====== Recorded information

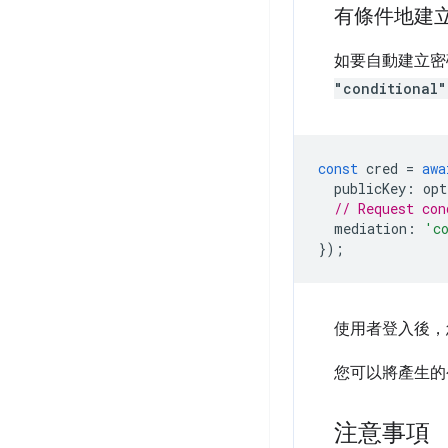
有條件地建
如要自動建立密
"conditional"
const
cred
=
awa
publicKey
:
opt
// Request con
mediation
:
'c
});
使用者登入後，
您可以將產生的
注意事項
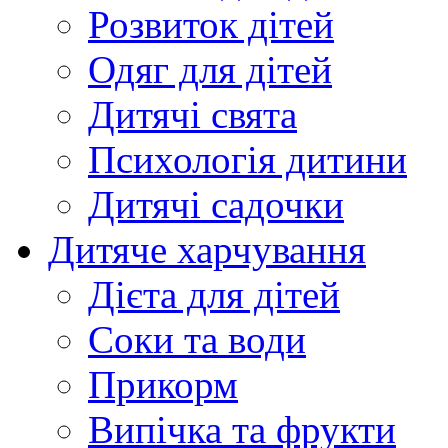
Розвиток дітей
Одяг для дітей
Дитячі свята
Психологія дитини
Дитячі садочки
Дитяче харчування
Дієта для дітей
Соки та води
Прикорм
Випічка та фрукти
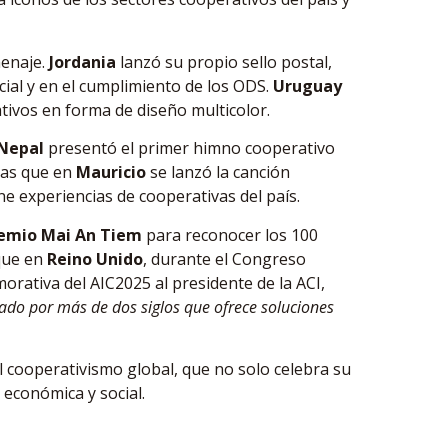
menaje.
Jordania
lanzó su propio sello postal,
ocial y en el cumplimiento de los ODS.
Uruguay
ativos en forma de diseño multicolor.
Nepal
presentó el primer himno cooperativo
tras que en
Mauricio
se lanzó la canción
e experiencias de cooperativas del país.
emio Mai An Tiem
para reconocer los 100
que en
Reino Unido
, durante el Congreso
rativa del AIC2025 al presidente de la ACI,
do por más de dos siglos que ofrece soluciones
 del cooperativismo global, que no solo celebra su
 económica y social.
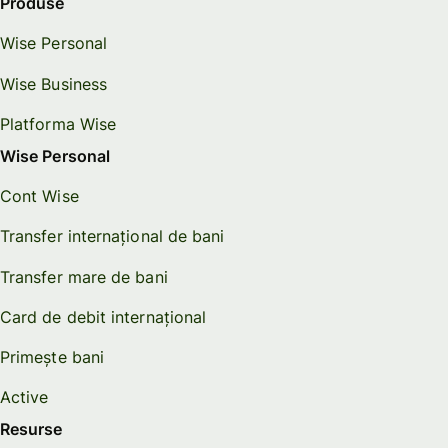
Produse
Wise Personal
Wise Business
Platforma Wise
Wise Personal
Cont Wise
Transfer internațional de bani
Transfer mare de bani
Card de debit internațional
Primește bani
Active
Resurse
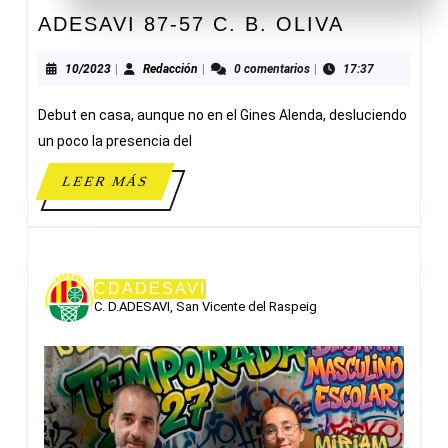
ADESAVI
ADESAVI 87-57 C. B. OLIVA
87-
57
10/2023
Redacción
10/2023
|
Redacción
|
0 comentarios
|
17:37
C.
Debut en casa, aunque no en el Gines Alenda, desluciendo
B.
OLIVA
un poco la presencia del
LEER
LEER MÁS
MÁS
CDADESAVI
C. D.ADESAVI, San Vicente del Raspeig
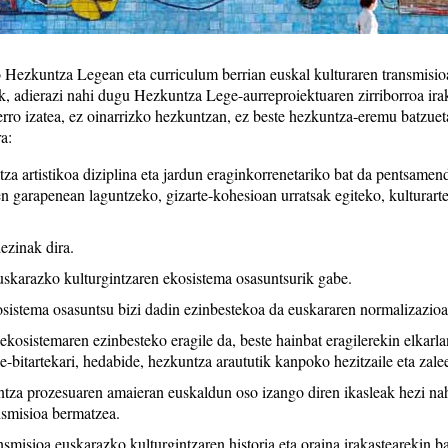
kuntza Legean eta curriculum berrian euskal kulturaren transmisioa
k, adierazi nahi dugu Hezkuntza Lege-aurreproiektuaren zirriborroa irak
erro izatea, ez oinarrizko hezkuntzan, ez beste hezkuntza-eremu batzuet
a:
a artistikoa diziplina eta jardun eraginkorrenetariko bat da pentsamen
en garapenean laguntzeko, gizarte-kohesioan urratsak egiteko, kulturar
ezinak dira.
skarazko kulturgintzaren ekosistema osasuntsurik gabe.
sistema osasuntsu bizi dadin ezinbestekoa da euskararen normalizazioa
kosistemaren ezinbesteko eragile da, beste hainbat eragilerekin elkarla
ile-bitartekari, hedabide, hezkuntza araututik kanpoko hezitzaile eta zale
za prozesuaren amaieran euskaldun oso izango diren ikasleak hezi nah
nsmisioa bermatzea.
smisioa euskarazko kulturgintzaren historia eta oraina irakastearekin ba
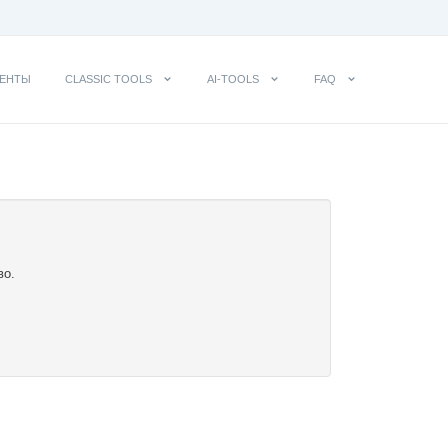
ЕНТЫ
CLASSIC TOOLS
AI-TOOLS
FAQ
во.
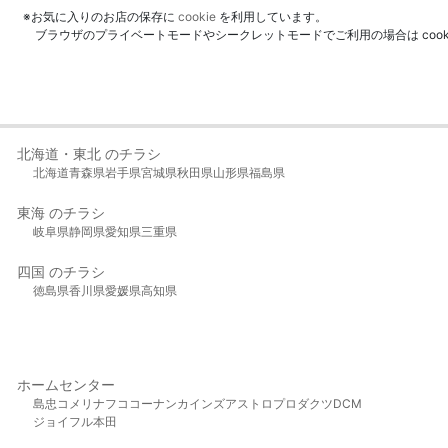
※お気に入りのお店の保存に
cookie
を利用しています。
ブラウザのプライベートモードやシークレットモードでご利用の場合は coo
北海道・東北 のチラシ
北海道
青森県
岩手県
宮城県
秋田県
山形県
福島県
東海 のチラシ
岐阜県
静岡県
愛知県
三重県
四国 のチラシ
徳島県
香川県
愛媛県
高知県
ホームセンター
島忠
コメリ
ナフコ
コーナン
カインズ
アストロプロダクツ
DCM
ジョイフル本田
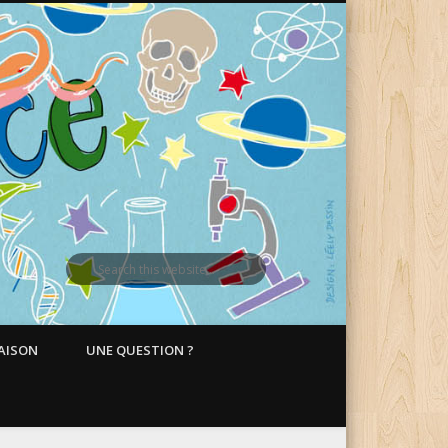
MAISON
UNE QUESTION ?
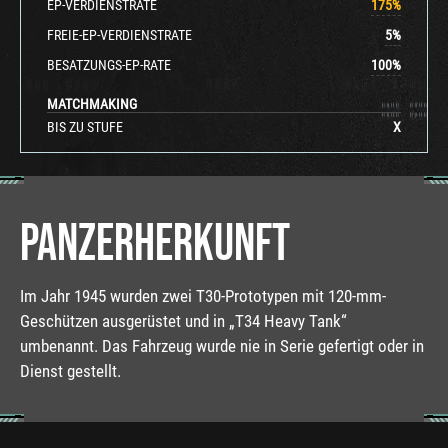
EP-VERDIENSTRATE
175
%
FREIE-EP-VERDIENSTRATE
5
%
BESATZUNGS-EP-RATE
100
%
MATCHMAKING
BIS ZU STUFE
X
PANZERHERKUNFT
Im Jahr 1945 wurden zwei T30-Prototypen mit 120-mm-
Geschützen ausgerüstet und in „T34 Heavy Tank“
umbenannt. Das Fahrzeug wurde nie in Serie gefertigt oder in
Dienst gestellt.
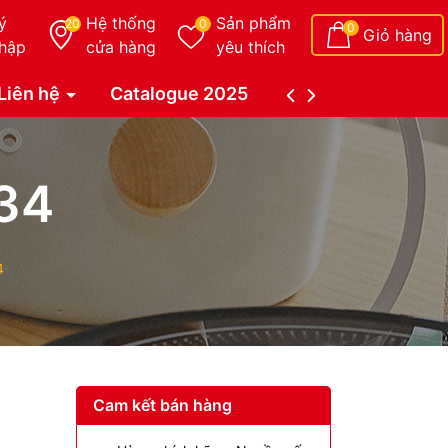
ý
Hệ thống
Sản phẩm
20
0
0
Giỏ hàng
hập
cửa hàng
yêu thích
Liên hệ
Catalogue 2025
Catalogue Duy Tâ
34
4
Cam kết bán hàng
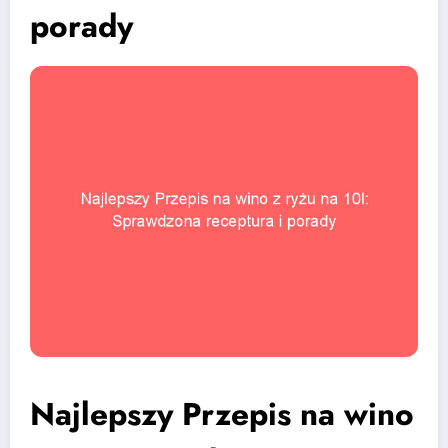
porady
Najlepszy Przepis na wino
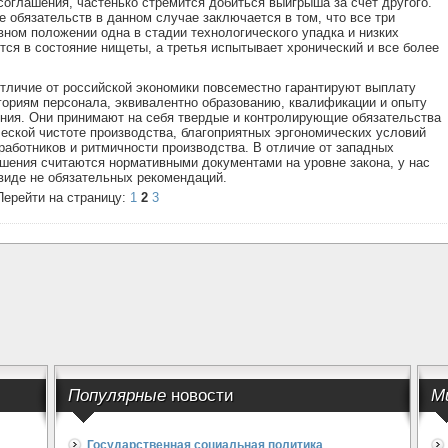
соглашения, частенько стремится добиться выигрыша за счет другого.
 обязательств в данном случае заключается в том, что все три
ном положении одна в стадии технологического упадка и низких
тся в состояние нищеты, а третья испытывает хронический и все более
отличие от российской экономики повсеместно гарантируют выплату
егориям персонала, эквивалентно образованию, квалификации и опыту
ения. Они принимают на себя твердые и контролирующие обязательства
еской чистоте производства, благоприятных эргономических условий
аботников и ритмичности производства. В отличие от западных
ашения считаются нормативными документами на уровне закона, у нас
 виде не обязательных рекомендаций.
Перейти на страницу:
1
2
3
Популярные
новости
М
Государственная социальная политика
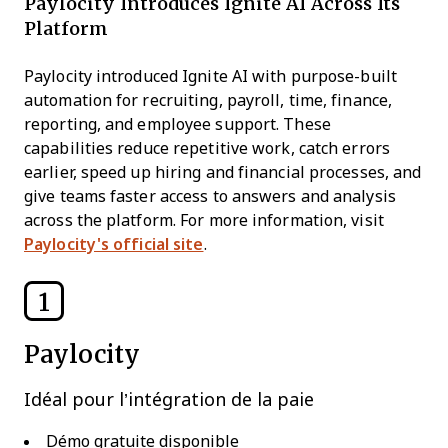
Paylocity Introduces Ignite AI Across Its
Platform
Paylocity introduced Ignite AI with purpose-built
automation for recruiting, payroll, time, finance,
reporting, and employee support. These
capabilities reduce repetitive work, catch errors
earlier, speed up hiring and financial processes, and
give teams faster access to answers and analysis
across the platform. For more information, visit
Paylocity's official site
.
1
Paylocity
Idéal pour l’intégration de la paie
Démo gratuite disponible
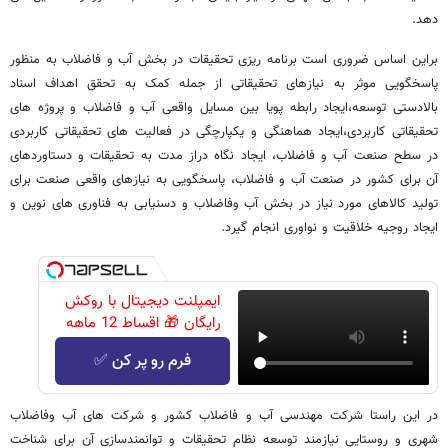
دهد.
براین اساس ضروری است برنامه ریزی تحقیقات در بخش آب و فاضلاب به منظور
پاسخگویی موثر به نیازهای تحقیقاتی از جمله کمک به تحقق اهداف اسناد
بالادستی توسعه،ایجاد رابطه پویا بین مسایل واقعی آب و فاضلاب و پروژه های
تحقیقاتی کاربردی،ایجاد هماهنگی و یکپارچگی در فعالیت های تحقیقاتی کاربردی
در سطح صنعت آب و فاضلاب، ایجاد نگاه دراز مدت به تحقیقات و دستاوردهای
آن برای کشور در صنعت آب و فاضلاب، پاسخگویی به نیازهای واقعی صنعت برای
تولید کالاهای مورد نیاز در بخش آب وفاضلاب و دسنیابی به فناوری های نوین و
ایجاد روجیه خلاقیت و نواوری انجام گیرد.
ایمپلنت دیجیتال با روکش
رایگان 🎁 اقساط 12 ماهه
فرم رو پر کن ✅
در این راستا شرکت مهندسی آب و فاضلاب کشور و شرکت های آب وفاضلاب
شهری و روستایی نیازمند توسعه نظام تحقیقات و توانمندسازی آن برای شناخت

============

Task to complete: Give back exactly the lines above from the one with "ения. Они принимают" through the one with "reporting, and employee support. These", both included. Pictures don't belong in the copy.

Result of the exercise:
ения. Они принимают на себя твердые и контролирующие обязательства
еской чистоте производства, благоприятных эргономических условий
аботников и ритмичности производства. В отличие от западных
ашения считаются нормативными документами на уровне закона, у нас
 виде не обязательных рекомендаций.
Перейти на страницу:
1
2
3
Популярные
новости
М
Государственная социальная политика
Paylocity Introduces Ignite AI Across Its
Platform
Paylocity introduced Ignite AI with purpose-built
automation for recruiting, payroll, time, finance,
reporting, and employee support. These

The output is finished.